In this rejuvenation of an old principle, the hands are seen empty and there is nothing to palm, (or to hold with cramped positions and strained muscles), nothing that can get away and nothing to be afraid of.
The Magician's old standby, the thumbtip, is brought into play through an ingenious application and preparation with a few moments work. A round hole about half an inch in diameter is cut through the ball of the thumb tip. The edge is rounded off and smoothed. A piece of pale pink silk or finely woven cloth is folded into a pad of five or six thicknesses and forced down into the tip with the thumb. After this, is forced in also a not too thick pad of absorbent cotton. One must experiment a little bit to get the correct amount, which depends upon the fitting of the thumb into the tip. One cannot have too much of the padding inside. Also at hand is a piece of rubber about three or four inches square and cut from a toy balloon. To prepare this, about half a teaspoonfu'l of the transparency is poured into the mouth of the tip and the sheet of rubber folder over several times and forced in on top of all. The tip is then left in your right vest pocket. Such a prepared tip will be ready for use for the greater part of an hour after being fixed at the last moment possible. For a transparency, there are three kinds, all of which are as good as the other in actual use. They are alcohol, Carbon Tetrachloride, and De-ordized Benzine. When used in great quantity and over a period of fifteen or twenty envelopes as in all of the other antiquated methods, the odor becomes very noticeable. But with three or one only, and in such small quantity, there is nothing to be noticed at all.

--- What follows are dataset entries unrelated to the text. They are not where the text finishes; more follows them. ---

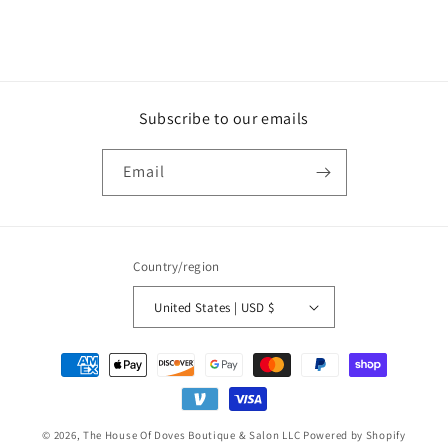
Subscribe to our emails
Email
Country/region
United States | USD $
Payment
methods
© 2026,
The House Of Doves Boutique & Salon LLC
Powered by Shopify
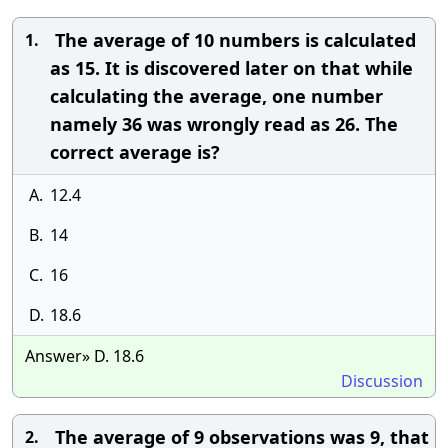
The average of 10 numbers is calculated
1.
as 15. It is discovered later on that while
calculating the average, one number
namely 36 was wrongly read as 26. The
correct average is?
A.
12.4
B.
14
C.
16
D.
18.6
Answer» D. 18.6
Discussion
The average of 9 observations was 9, that
2.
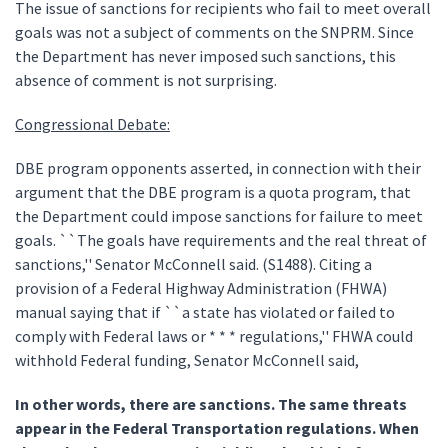
The issue of sanctions for recipients who fail to meet overall
goals was not a subject of comments on the SNPRM. Since
the Department has never imposed such sanctions, this
absence of comment is not surprising.
Congressional Debate:
DBE program opponents asserted, in connection with their
argument that the DBE program is a quota program, that
the Department could impose sanctions for failure to meet
goals. ``The goals have requirements and the real threat of
sanctions,'' Senator McConnell said. (S1488). Citing a
provision of a Federal Highway Administration (FHWA)
manual saying that if ``a state has violated or failed to
comply with Federal laws or * * * regulations,'' FHWA could
withhold Federal funding, Senator McConnell said,
In other words, there are sanctions. The same threats
appear in the Federal Transportation regulations. When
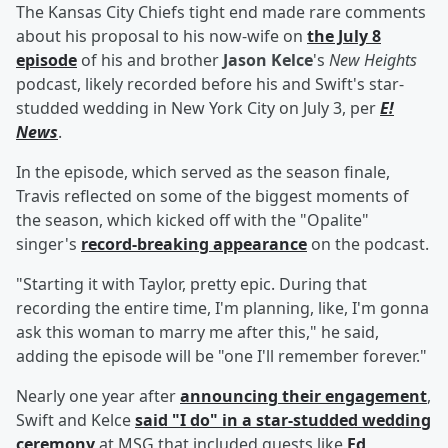
The Kansas City Chiefs tight end made rare comments
about his proposal to his now-wife on
the July 8
episode
of his and brother
Jason Kelce
's
New Heights
podcast, likely recorded before his and Swift's star-
studded wedding in New York City on July 3, per
E!
News
.
In the episode, which served as the season finale,
Travis reflected on some of the biggest moments of
the season, which kicked off with the "Opalite"
singer's
record-breaking appearance
on the podcast.
"Starting it with Taylor, pretty epic. During that
recording the entire time, I'm planning, like, I'm gonna
ask this woman to marry me after this," he said,
adding the episode will be "one I'll remember forever."
Nearly one year after
announcing their engagement
,
Swift and Kelce
said "I do" in a star-studded wedding
ceremony
at MSG that included guests like
Ed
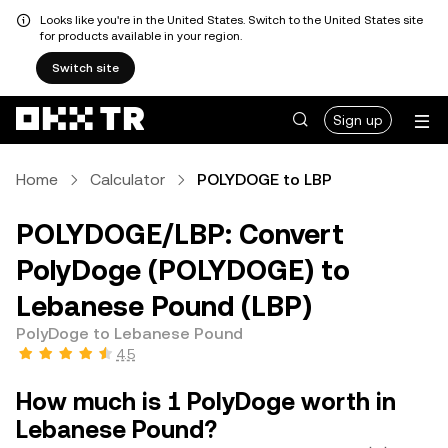
Looks like you're in the United States. Switch to the United States site
for products available in your region.
Switch site
Sign up
Home
Calculator
POLYDOGE to LBP
POLYDOGE/LBP: Convert
PolyDoge (POLYDOGE) to
Lebanese Pound (LBP)
PolyDoge to Lebanese Pound
4.5
How much is 1 PolyDoge worth in
Lebanese Pound?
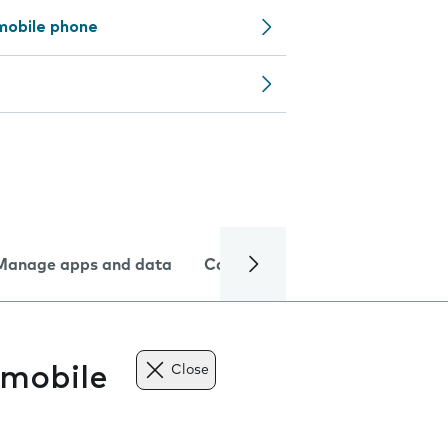
mobile phone
Manage apps and data
Camera
Internet and data
 mobile
Close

The ease and practicability in handling and using cannot be denied. When on the thumb and handled with due caution as a thumb tip is ever handled, the mere action of running the envelope between the thumb and fingers of the right hand serves to do the work on the face side of same towards performer. It is done when the envelope is first picked up from the table after collecting and when performer calls the name and shows envelope. It is then laid aside in view while performer writes or goes through test. Within two minutes the transparency has vanished and the envelope is once more opaque. I advise the opening and verification at the finish of each test and then the returning of the envelope and card at once. Use manilla quality envelopes as those do not wrinkle as do white ones when drying.
For another variation, the tip may be used only to gain the information on the first envelope when collecting and the one-ahead method adhered to after this. Thus, the performer would write the names, and in returning to the front would gain the necessary information from the first man's envelope signed with last man's name. From here on, use the first routine as given.
I have used all of the above methods at different times. Under closest watching, the thumb tip principle has not been seen nor caught and is the most subtle and perfect of the transparency methods ever conceived.
No matter what your conditions may be, there is a variation and routine to fit. The beauty of the various points lies in the fact that they may be inter-changed on an instant's notice without much thought and with very little or no work.
I trust that my reader will put this effect into operation and actually become acquainted with it 'under fire' as I have, before casting any opinion upon its value and worth.